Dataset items
>>>
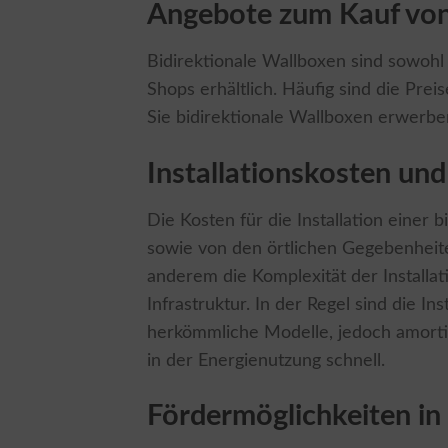
Angebote zum Kauf vo
Bidirektionale Wallboxen sind sowohl 
Shops erhältlich. Häufig sind die Pre
Sie bidirektionale Wallboxen erwerb
Installationskosten und
Die Kosten für die Installation einer
sowie von den örtlichen Gegebenheiten
anderem die Komplexität der Installa
Infrastruktur. In der Regel sind die In
herkömmliche Modelle, jedoch amortis
in der Energienutzung schnell.
Fördermöglichkeiten i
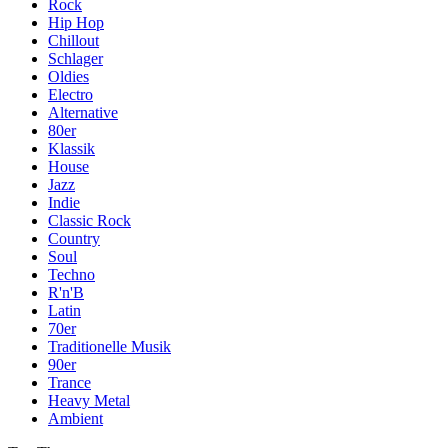
Rock
Hip Hop
Chillout
Schlager
Oldies
Electro
Alternative
80er
Klassik
House
Jazz
Indie
Classic Rock
Country
Soul
Techno
R'n'B
Latin
70er
Traditionelle Musik
90er
Trance
Heavy Metal
Ambient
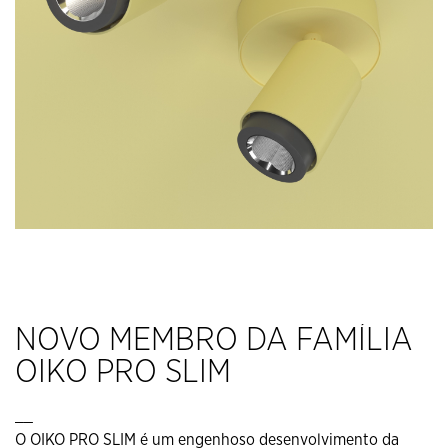
NOVO MEMBRO DA FAMÍLIA
OIKO PRO SLIM
__
O OIKO PRO SLIM é um engenhoso desenvolvimento da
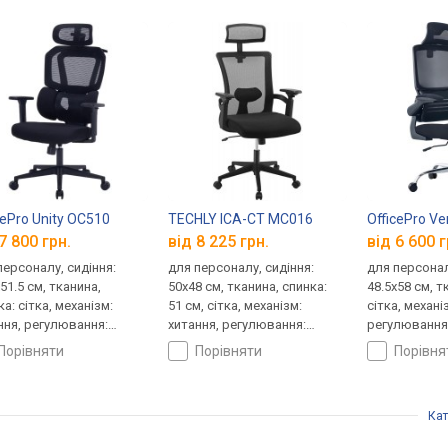
cePro Unity OC510
TECHLY ICA-CT MC016
OfficePro V
7 800 грн.
від 8 225 грн.
від 6 600 г
персоналу, сидіння:
для персоналу, сидіння:
для персонал
51.5 см, тканина,
50x48 см, тканина, спинка:
48.5x58 см, т
а: сітка, механізм:
51 см, сітка, механізм:
сітка, механі
ння, регулювання:
хитання, регулювання:
регулювання:
лу, висоти, жорсткості
висоти, жорсткості
висоти, жор
порівняти
порівняти
порівн
Кат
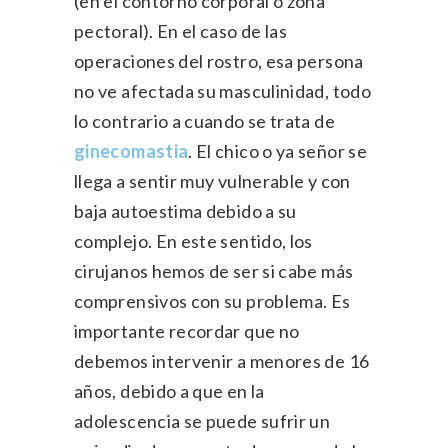
(en el contorno corporal o zona
pectoral). En el caso de las
operaciones del rostro, esa persona
no ve afectada su masculinidad, todo
lo contrario a cuando se trata de
ginecomastia
. El chico o ya señor se
llega a sentir muy vulnerable y con
baja autoestima debido a su
complejo. En este sentido, los
cirujanos hemos de ser si cabe más
comprensivos con su problema. Es
importante recordar que no
debemos intervenir a menores de 16
años, debido a que en la
adolescencia se puede sufrir un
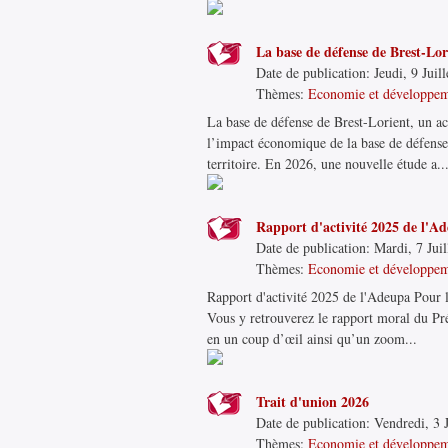
La base de défense de Brest-Lor
Date de publication:
Jeudi, 9 Juil
Thèmes:
Economie et développe
La base de défense de Brest-Lorient, un ac
l’impact économique de la base de défense 
territoire. En 2026, une nouvelle étude a..
Rapport d'activité 2025 de l'A
Date de publication:
Mardi, 7 Juil
Thèmes:
Economie et développe
Rapport d'activité 2025 de l'Adeupa Pour l
Vous y retrouverez le rapport moral du Prés
en un coup d’œil ainsi qu’un zoom...
Trait d'union 2026
Date de publication:
Vendredi, 3 J
Thèmes:
Economie et développe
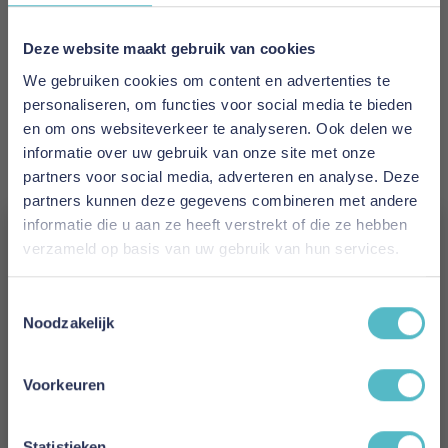
EAN
5700111258066
Deze website maakt gebruik van cookies
We gebruiken cookies om content en advertenties te
Prijs
personaliseren, om functies voor social media te bieden
€ 2.331,00
en om ons websiteverkeer te analyseren. Ook delen we
informatie over uw gebruik van onze site met onze
Levertijd
partners voor social media, adverteren en analyse. Deze
8 weken
partners kunnen deze gegevens combineren met andere
informatie die u aan ze heeft verstrekt of die ze hebben
Kleur
verzameld op basis van uw gebruik van hun services.
594 Corduroy Ivory
Vergeet je 5% korting
Toestemmingsselectie
Model
niet!
Noodzakelijk
Neah X 140 Sofa Bed with Standard Arms
Schrijf je in en ontvang direct een kortingscode
E-mail
Reviews
Voorkeuren
Aanmelden
Statistieken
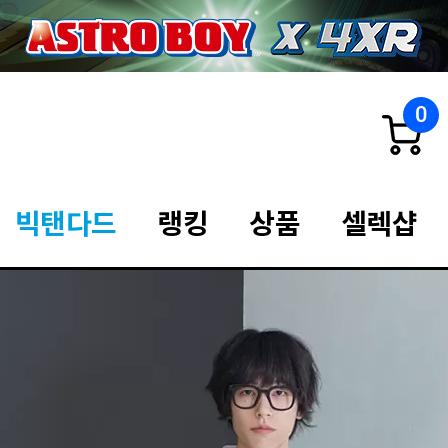
0
빅탠다드
랭킹
상품
셀렉샵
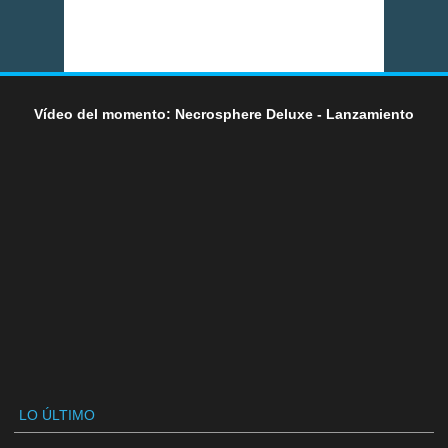
Vídeo del momento: Necrosphere Deluxe - Lanzamiento
LO ÚLTIMO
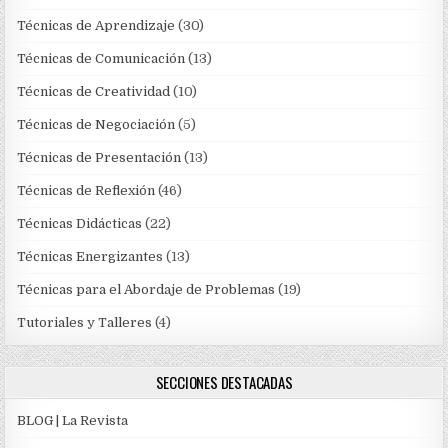
Técnicas de Aprendizaje
(30)
Técnicas de Comunicación
(13)
Técnicas de Creatividad
(10)
Técnicas de Negociación
(5)
Técnicas de Presentación
(13)
Técnicas de Reflexión
(46)
Técnicas Didácticas
(22)
Técnicas Energizantes
(13)
Técnicas para el Abordaje de Problemas
(19)
Tutoriales y Talleres
(4)
SECCIONES DESTACADAS
BLOG | La Revista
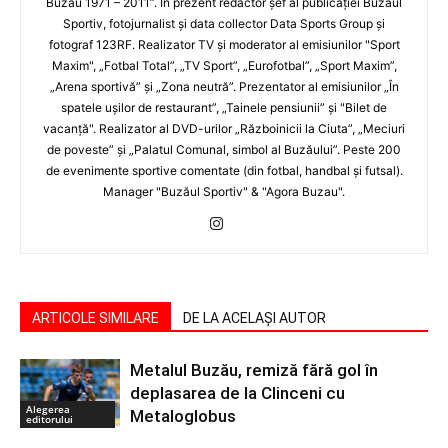
Buzău 1971 – 2011”. În prezent redactor şef al publicaţiei Buzăul
Sportiv, fotojurnalist şi data collector Data Sports Group şi
fotograf 123RF. Realizator TV şi moderator al emisiunilor "Sport
Maxim", „Fotbal Total”, „TV Sport”, „Eurofotbal”, „Sport Maxim”,
„Arena sportivă” şi „Zona neutră”. Prezentator al emisiunilor „În
spatele uşilor de restaurant”, „Tainele pensiunii” şi "Bilet de
vacanţă". Realizator al DVD-urilor „Războinicii la Ciuta”, „Meciuri
de poveste” şi „Palatul Comunal, simbol al Buzăului”. Peste 200
de evenimente sportive comentate (din fotbal, handbal şi futsal).
Manager "Buzăul Sportiv" & "Agora Buzau".
ARTICOLE SIMILARE
DE LA ACELAȘI AUTOR
Metalul Buzău, remiză fără gol în
deplasarea de la Clinceni cu
Alegerea
Metaloglobus
editorului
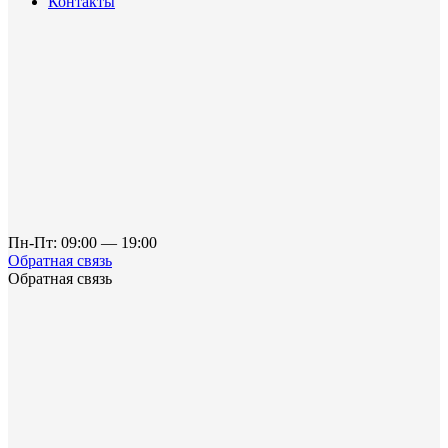
Контакты
Пн-Пт: 09:00 — 19:00
Обратная связь
Обратная связь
<<<
◆ WHAT YOU SHOULD DO ◆
In the data above, copy every line where the string "OIKO" appears.

◆ COMPLETED EXERCISE ◆
OIKO PRO SLIM
O OIKO PRO SLIM é um engenhoso desenvolvimento da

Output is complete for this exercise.